Across the material below, say how many lines contain the string "device", and add no other words.

--- DATA TO EXAMINE ---

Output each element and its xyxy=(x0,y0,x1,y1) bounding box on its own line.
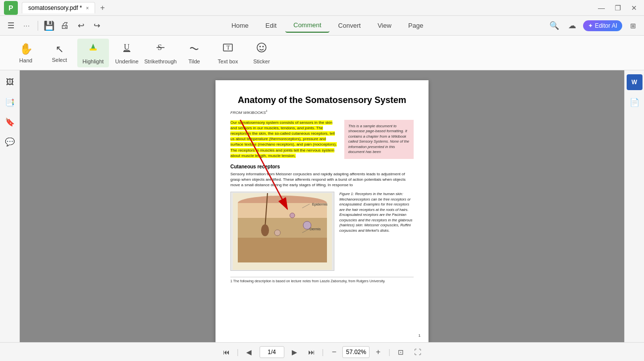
thumbnail-icon[interactable]: 🖼 xyxy=(2,74,18,90)
pdf-area[interactable]: Anatomy of the Somatosensory System FROM… xyxy=(20,70,624,342)
tab-view[interactable]: View xyxy=(370,19,399,32)
pdf-page: Anatomy of the Somatosensory System FROM… xyxy=(215,80,429,342)
menu-divider xyxy=(38,21,38,31)
svg-rect-0 xyxy=(90,49,97,51)
more-menu-button[interactable]: ··· xyxy=(20,19,34,33)
active-tab[interactable]: somatosensory.pdf * × xyxy=(22,2,95,13)
pdf-side-box: This is a sample document to showcase pa… xyxy=(344,120,414,159)
figure-caption: Figure 1: Receptors in the human skin: M… xyxy=(339,192,414,271)
right-sidebar: W 📄 xyxy=(624,70,644,342)
highlighted-paragraph: Our somatosensory system consists of sen… xyxy=(230,120,337,158)
fit-page-button[interactable]: ⊡ xyxy=(394,346,407,359)
hand-label: Hand xyxy=(19,57,32,63)
window-controls: — ❐ ✕ xyxy=(595,3,640,13)
pdf-content-row: Our somatosensory system consists of sen… xyxy=(230,120,414,159)
bookmarks-icon[interactable]: 🔖 xyxy=(2,114,18,130)
pages-icon[interactable]: 📑 xyxy=(2,94,18,110)
menu-right: 🔍 ☁ ✦ Editor AI ⊞ xyxy=(547,19,640,33)
svg-point-8 xyxy=(260,46,261,47)
figure-image: Epidermis Dermis xyxy=(230,192,334,271)
page-number: 1 xyxy=(419,333,421,338)
cloud-icon[interactable]: ☁ xyxy=(565,19,579,33)
comments-icon[interactable]: 💬 xyxy=(2,134,18,150)
save-button[interactable]: 💾 xyxy=(42,19,56,33)
textbox-tool[interactable]: T Text box xyxy=(212,39,244,67)
last-page-button[interactable]: ⏭ xyxy=(305,346,318,359)
skin-diagram: Epidermis Dermis xyxy=(233,193,332,270)
minimize-button[interactable]: — xyxy=(595,3,608,13)
menu-tabs: Home Edit Comment Convert View Page xyxy=(109,18,545,33)
main-area: 🖼 📑 🔖 💬 Anatomy of the Somatosensory Sys… xyxy=(0,70,644,342)
page-input[interactable] xyxy=(260,346,284,358)
pdf-figure-area: Epidermis Dermis Figure 1: Receptors in … xyxy=(230,192,414,271)
prev-page-button[interactable]: ◀ xyxy=(243,346,256,359)
select-label: Select xyxy=(52,57,67,63)
expand-icon[interactable]: ⊞ xyxy=(626,19,640,33)
search-icon[interactable]: 🔍 xyxy=(547,19,561,33)
restore-button[interactable]: ❐ xyxy=(612,3,624,13)
select-tool[interactable]: ↖ Select xyxy=(44,39,75,67)
fullscreen-button[interactable]: ⛶ xyxy=(411,346,424,359)
section-title: Cutaneous receptors xyxy=(230,164,414,169)
close-button[interactable]: ✕ xyxy=(628,3,640,13)
print-button[interactable]: 🖨 xyxy=(58,19,72,33)
highlight-icon xyxy=(87,42,99,56)
tilde-icon xyxy=(188,42,200,56)
sticker-tool[interactable]: Sticker xyxy=(246,39,277,67)
tab-close-button[interactable]: × xyxy=(86,5,89,11)
hand-icon: ✋ xyxy=(19,43,33,55)
next-page-button[interactable]: ▶ xyxy=(288,346,301,359)
tab-title: somatosensory.pdf * xyxy=(28,4,82,11)
underline-tool[interactable]: U Underline xyxy=(111,39,143,67)
svg-rect-16 xyxy=(238,238,327,262)
tab-comment[interactable]: Comment xyxy=(285,18,329,33)
status-bar: ⏮ | ◀ ▶ ⏭ | − + | ⊡ ⛶ xyxy=(0,342,644,361)
highlight-tool[interactable]: Highlight xyxy=(77,39,109,67)
footnote: 1 The following description is based on … xyxy=(230,277,414,283)
zoom-out-button[interactable]: − xyxy=(327,346,340,359)
pdf-source: FROM WIKIBOOKS1 xyxy=(230,109,414,115)
redo-button[interactable]: ↪ xyxy=(90,19,104,33)
pdf-paragraph2: Sensory information from Meissner corpus… xyxy=(230,171,414,188)
undo-button[interactable]: ↩ xyxy=(74,19,88,33)
new-tab-button[interactable]: + xyxy=(97,2,107,13)
svg-text:U: U xyxy=(124,43,130,51)
strikethrough-label: Strikethrough xyxy=(144,58,176,64)
zoom-control: − + xyxy=(327,346,384,359)
title-bar: P somatosensory.pdf * × + — ❐ ✕ xyxy=(0,0,644,16)
zoom-input[interactable] xyxy=(342,346,370,358)
underline-icon: U xyxy=(121,42,133,56)
editor-ai-button[interactable]: ✦ Editor AI xyxy=(583,20,622,31)
pdf-title: Anatomy of the Somatosensory System xyxy=(230,95,414,105)
strikethrough-tool[interactable]: S Strikethrough xyxy=(145,39,176,67)
sticker-icon xyxy=(256,42,268,56)
left-sidebar: 🖼 📑 🔖 💬 xyxy=(0,70,20,342)
tab-convert[interactable]: Convert xyxy=(330,19,369,32)
tab-edit[interactable]: Edit xyxy=(258,19,284,32)
textbox-label: Text box xyxy=(218,58,238,64)
hamburger-menu-button[interactable]: ☰ xyxy=(4,19,18,33)
ai-star-icon: ✦ xyxy=(588,22,593,29)
strikethrough-icon: S xyxy=(155,42,166,56)
tab-page[interactable]: Page xyxy=(400,19,431,32)
app-logo: P xyxy=(4,1,18,15)
svg-text:Epidermis: Epidermis xyxy=(312,203,328,206)
sticker-label: Sticker xyxy=(253,58,270,64)
word-icon[interactable]: W xyxy=(627,74,643,90)
hand-tool[interactable]: ✋ Hand xyxy=(10,39,42,67)
underline-label: Underline xyxy=(115,58,138,64)
svg-point-7 xyxy=(257,43,266,52)
first-page-button[interactable]: ⏮ xyxy=(220,346,233,359)
tab-home[interactable]: Home xyxy=(223,19,257,32)
properties-icon[interactable]: 📄 xyxy=(627,94,643,110)
tab-area: somatosensory.pdf * × + xyxy=(22,2,595,13)
tilde-tool[interactable]: Tilde xyxy=(178,39,210,67)
textbox-icon: T xyxy=(222,42,234,56)
svg-text:T: T xyxy=(226,44,230,51)
svg-point-19 xyxy=(290,213,295,218)
menu-left: ☰ ··· 💾 🖨 ↩ ↪ xyxy=(4,19,104,33)
zoom-in-button[interactable]: + xyxy=(372,346,384,359)
svg-point-9 xyxy=(263,46,264,47)
toolbar: ✋ Hand ↖ Select Highlight U Underline S xyxy=(0,36,644,70)
pdf-main-text: Our somatosensory system consists of sen… xyxy=(230,120,339,159)
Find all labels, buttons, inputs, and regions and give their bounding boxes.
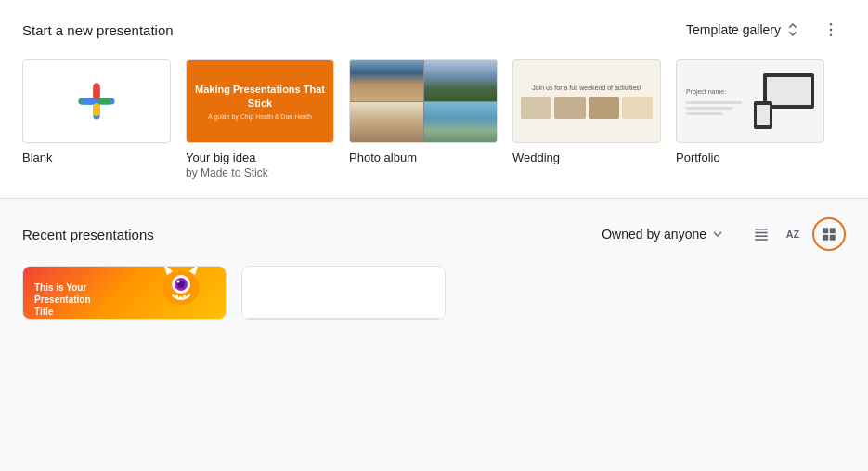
svg-rect-7 — [94, 86, 100, 99]
svg-point-1 — [830, 29, 833, 32]
wedding-header-text: Join us for a full weekend of activities… — [532, 85, 641, 91]
wedding-cell-1 — [521, 97, 551, 119]
svg-rect-8 — [94, 103, 100, 116]
wedding-label: Wedding — [512, 150, 661, 164]
portfolio-line-3 — [686, 112, 723, 115]
recent-presentations-section: Recent presentations Owned by anyone AZ — [0, 199, 868, 338]
portfolio-project-name: Project name: — [686, 88, 754, 95]
svg-rect-17 — [830, 228, 836, 233]
phone-screen — [757, 105, 770, 125]
svg-rect-10 — [98, 98, 111, 105]
device-phone — [754, 101, 772, 129]
portfolio-thumb: Project name: — [676, 59, 824, 143]
wedding-thumb: Join us for a full weekend of activities… — [512, 59, 661, 143]
photoalbum-thumb — [349, 59, 498, 143]
bigidea-slide-title: Making Presentations That Stick — [194, 83, 326, 110]
pres-footer-untitled: Untitled presentation Opened 3:12 PM — [242, 319, 445, 320]
svg-rect-28 — [179, 296, 182, 299]
svg-marker-21 — [163, 267, 173, 275]
header-controls: Template gallery — [679, 15, 846, 45]
slide-title-text: This is YourPresentationTitle — [34, 281, 91, 318]
template-item-blank[interactable]: Blank — [22, 59, 171, 179]
svg-rect-12 — [755, 232, 768, 234]
svg-rect-11 — [755, 229, 768, 230]
svg-point-2 — [830, 34, 833, 37]
wedding-grid — [521, 97, 653, 119]
photo-cell-3 — [350, 102, 423, 143]
svg-rect-9 — [82, 98, 95, 105]
more-vert-icon — [822, 20, 840, 39]
template-item-photo-album[interactable]: Photo album — [349, 59, 498, 179]
template-gallery-button[interactable]: Template gallery — [679, 16, 809, 44]
portfolio-text: Project name: — [686, 88, 754, 115]
template-item-wedding[interactable]: Join us for a full weekend of activities… — [512, 59, 661, 179]
template-item-big-idea[interactable]: Making Presentations That Stick A guide … — [186, 59, 334, 179]
list-view-icon — [753, 226, 770, 242]
pres-footer-moth: Moth · SlidesCarnival Opened 3:13 PM — [23, 319, 226, 320]
sort-icon: AZ — [784, 225, 803, 243]
section-header: Start a new presentation Template galler… — [22, 15, 846, 45]
template-grid: Blank Making Presentations That Stick A … — [22, 59, 846, 179]
new-presentation-section: Start a new presentation Template galler… — [0, 0, 868, 199]
svg-rect-13 — [755, 236, 768, 238]
bigidea-slide-subtitle: A guide by Chip Heath & Dan Heath — [208, 113, 312, 120]
svg-rect-27 — [175, 295, 178, 298]
monster-slide-thumb: This is YourPresentationTitle — [23, 267, 226, 319]
recent-header: Recent presentations Owned by anyone AZ — [22, 217, 846, 251]
photo-cell-2 — [424, 60, 498, 101]
photoalbum-label: Photo album — [349, 150, 498, 164]
wedding-cell-2 — [554, 97, 585, 119]
more-options-button[interactable] — [816, 15, 846, 45]
wedding-cell-4 — [622, 97, 653, 119]
wedding-cell-3 — [589, 97, 619, 119]
monster-icon — [156, 267, 207, 309]
grid-view-button[interactable] — [812, 217, 846, 251]
untitled-slide-thumb — [242, 267, 445, 319]
portfolio-label: Portfolio — [676, 150, 824, 164]
grid-view-icon — [821, 226, 837, 242]
owned-by-button[interactable]: Owned by anyone — [594, 221, 732, 247]
photo-cell-4 — [424, 102, 498, 143]
list-view-button[interactable] — [747, 220, 775, 248]
svg-rect-18 — [823, 235, 828, 241]
template-gallery-label: Template gallery — [686, 22, 781, 37]
presentation-card-moth[interactable]: This is YourPresentationTitle — [22, 266, 227, 320]
bigidea-sublabel: by Made to Stick — [186, 166, 334, 179]
device-screen — [767, 77, 811, 105]
svg-point-26 — [177, 281, 180, 283]
presentation-card-untitled[interactable]: Untitled presentation Opened 3:12 PM — [241, 266, 446, 320]
svg-rect-16 — [823, 228, 828, 233]
recent-title: Recent presentations — [22, 227, 154, 242]
svg-text:AZ: AZ — [786, 229, 800, 240]
svg-rect-19 — [830, 235, 836, 241]
sort-button[interactable]: AZ — [779, 219, 809, 249]
portfolio-line-1 — [686, 101, 742, 104]
chevron-down-icon — [710, 227, 725, 242]
google-plus-icon — [76, 81, 117, 122]
recent-controls: Owned by anyone AZ — [594, 217, 846, 251]
view-controls: AZ — [747, 217, 846, 251]
blank-thumb — [22, 59, 171, 143]
svg-rect-29 — [183, 295, 186, 298]
template-item-portfolio[interactable]: Project name: Portfolio — [676, 59, 824, 179]
svg-point-0 — [830, 23, 833, 26]
blank-label: Blank — [22, 150, 171, 164]
portfolio-line-2 — [686, 107, 732, 110]
chevron-updown-icon — [784, 21, 801, 38]
section-title: Start a new presentation — [22, 22, 174, 38]
bigidea-thumb: Making Presentations That Stick A guide … — [186, 59, 334, 143]
presentations-grid: This is YourPresentationTitle — [22, 266, 846, 320]
portfolio-device — [754, 73, 814, 129]
svg-rect-14 — [755, 239, 768, 241]
owned-by-label: Owned by anyone — [602, 227, 706, 242]
bigidea-label: Your big idea — [186, 150, 334, 164]
svg-marker-22 — [189, 267, 199, 275]
photo-cell-1 — [350, 60, 423, 101]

---

» OUTPUT:
3